George Walford: Colonial Ideology
Systematic ideology provides an explanation for the worsening conditions in so many former colonies since the empires withdrew. The high degree of freedom of action in economic affairs favoured by the ideology of Principle and Domination tends to produce (along with other, more desirable consequences), exploitation of the many by the more fortunate, enterprising or avaricious few. When operating largely free of restraint by any more developed ideology it produced chattel slavery in the archaic civilizations and, in western Europe in the early 19th Century, the conditions described in Engels’ Condition of the Working Class. Further ideological development brought changes. From about the mid-19th Century onwards, the same ideological advances that led to the mechanisation of industry produced also increasing social influence for the ideology of precision. This advocates greater restraints upon freedom of economic action, and its growing power brought a multiplicity of individual measures – factory acts, unemployment insurance, medical insurance, workmen’s compensation acts and the like – to improve the conditions of those less successful in the competition. In 1867, in the Preface to the first German edition of Capital, Marx was already praising the competence, freedom from partisanship and respect of persons (what we can perhaps call the professional precision) of the English factory-inspectors, medical reporters on public health and commissioners of inquiry into the exploitation of women and children, into housing and food. This ethos came to be extended to the colonies, but as an exotic importation rather than a native growth. When the empires withdrew it went with them, the colonies reverting to a condition governed by the less advanced condition of their indigenous ideological structure, in which the ideology of precision has not yet attained effective strength.

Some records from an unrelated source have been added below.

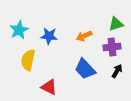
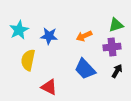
green triangle: moved 1 px down
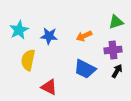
green triangle: moved 3 px up
purple cross: moved 1 px right, 3 px down
blue trapezoid: rotated 20 degrees counterclockwise
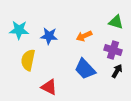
green triangle: rotated 35 degrees clockwise
cyan star: rotated 30 degrees clockwise
purple cross: rotated 24 degrees clockwise
blue trapezoid: rotated 20 degrees clockwise
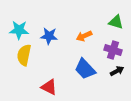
yellow semicircle: moved 4 px left, 5 px up
black arrow: rotated 32 degrees clockwise
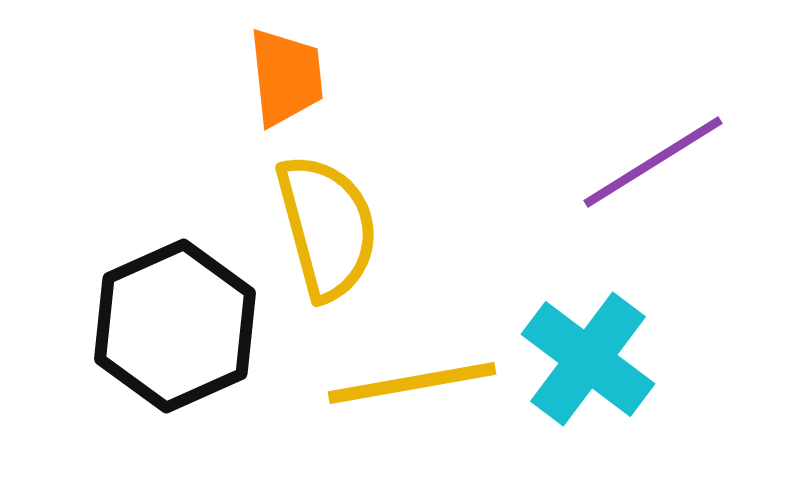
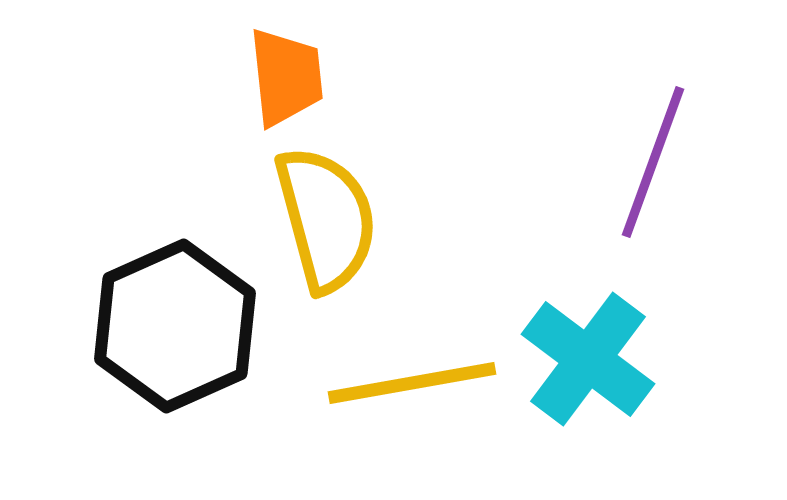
purple line: rotated 38 degrees counterclockwise
yellow semicircle: moved 1 px left, 8 px up
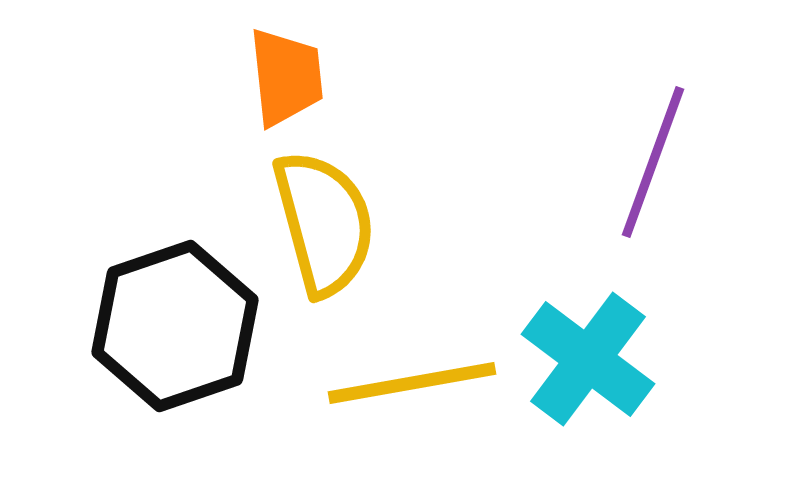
yellow semicircle: moved 2 px left, 4 px down
black hexagon: rotated 5 degrees clockwise
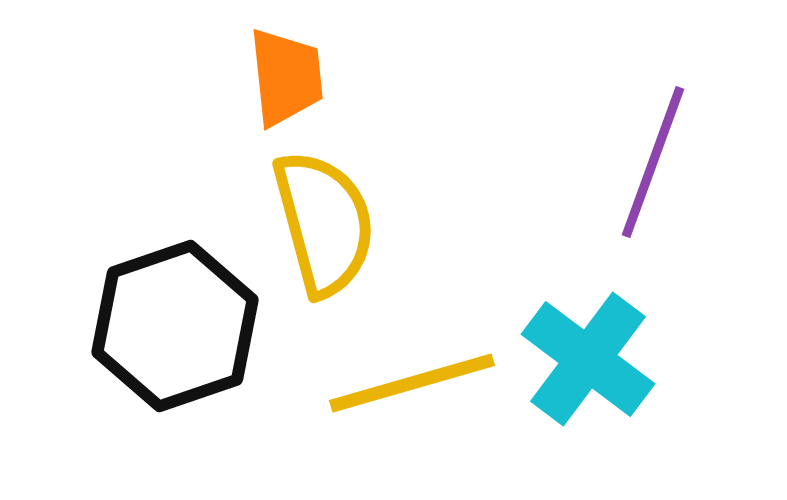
yellow line: rotated 6 degrees counterclockwise
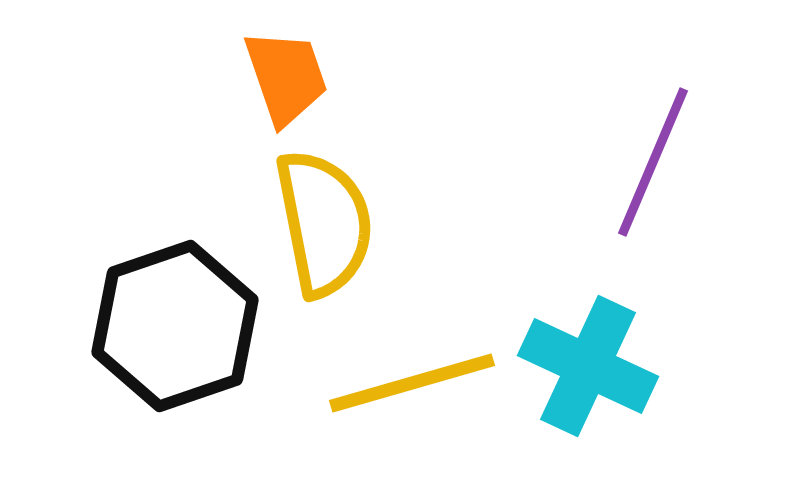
orange trapezoid: rotated 13 degrees counterclockwise
purple line: rotated 3 degrees clockwise
yellow semicircle: rotated 4 degrees clockwise
cyan cross: moved 7 px down; rotated 12 degrees counterclockwise
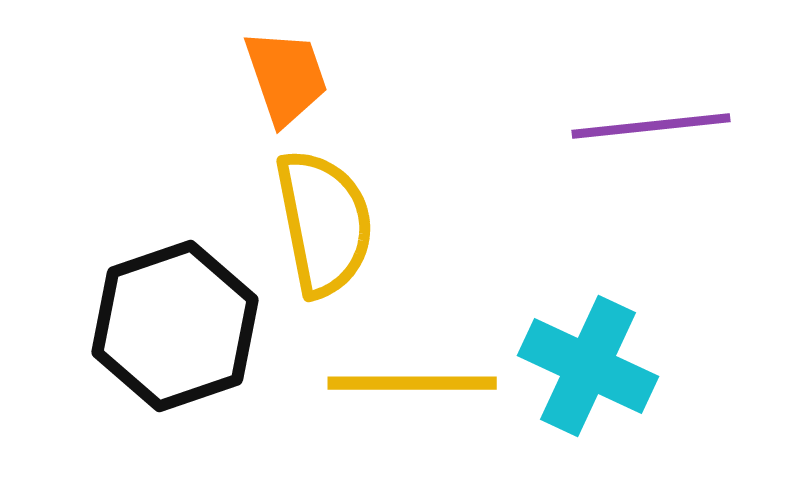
purple line: moved 2 px left, 36 px up; rotated 61 degrees clockwise
yellow line: rotated 16 degrees clockwise
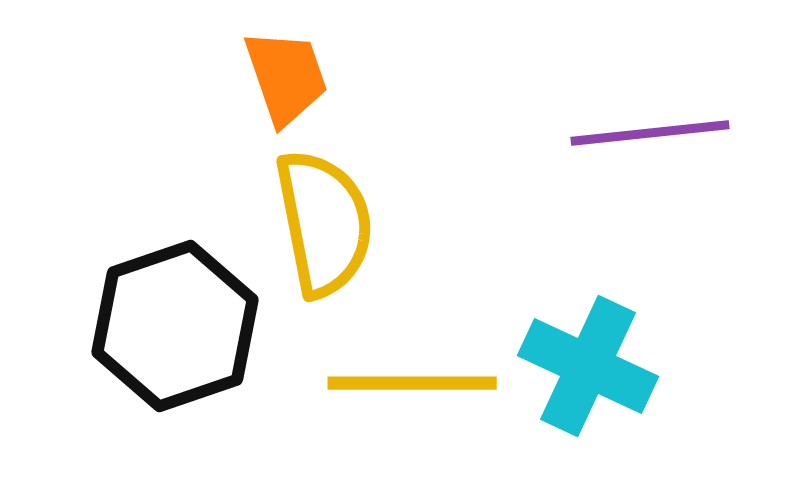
purple line: moved 1 px left, 7 px down
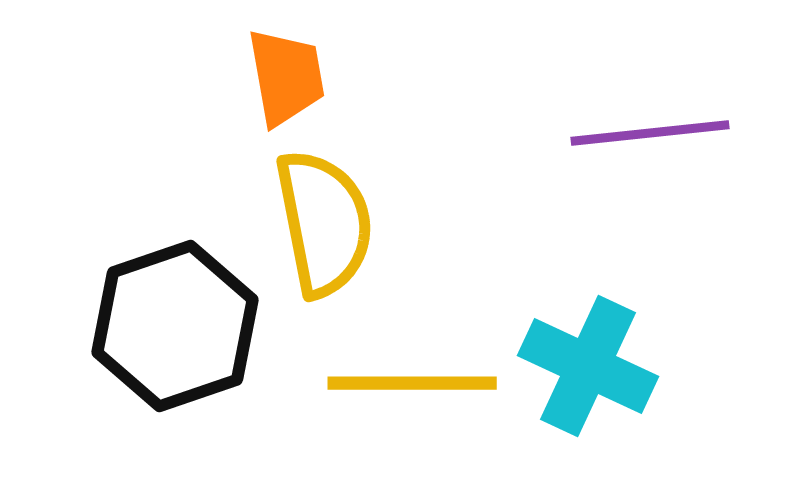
orange trapezoid: rotated 9 degrees clockwise
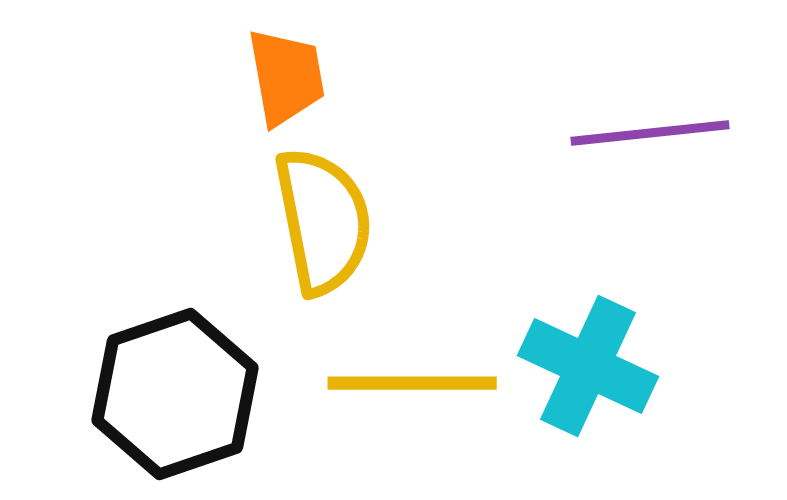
yellow semicircle: moved 1 px left, 2 px up
black hexagon: moved 68 px down
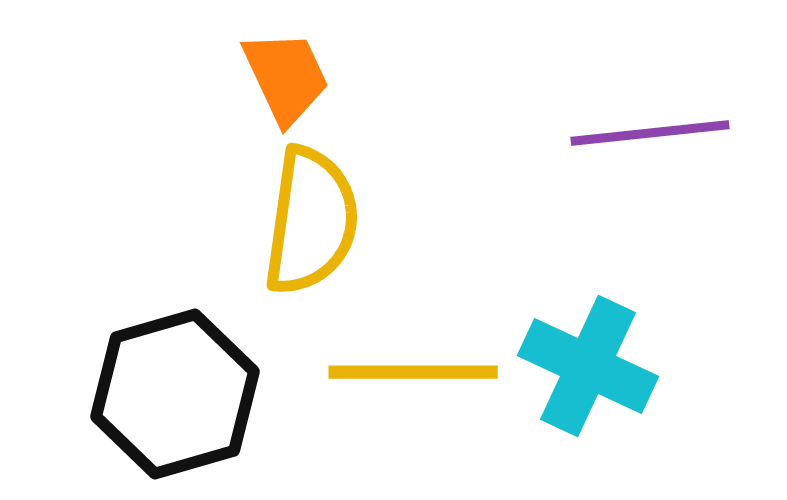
orange trapezoid: rotated 15 degrees counterclockwise
yellow semicircle: moved 12 px left; rotated 19 degrees clockwise
yellow line: moved 1 px right, 11 px up
black hexagon: rotated 3 degrees clockwise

In these newly-independent lands the ideology of principle and domination now reigns almost unchecked, producing a level of exploitation and oppression no longer found in the more advanced states. In the words of Archbishop Tutu: “Africa is bleeding. The awful truth is that there has often been far greater personal freedom in the much-maligned colonial days than now.” 
In the advanced countries it took many centuries for the ideology of Precision to achieve its present influence, but the former colonies have a brighter prospect; it comes easier the second time.  Quoted in Sunday Times 14 July.
from Ideological Commentary 53, Autumn 1991.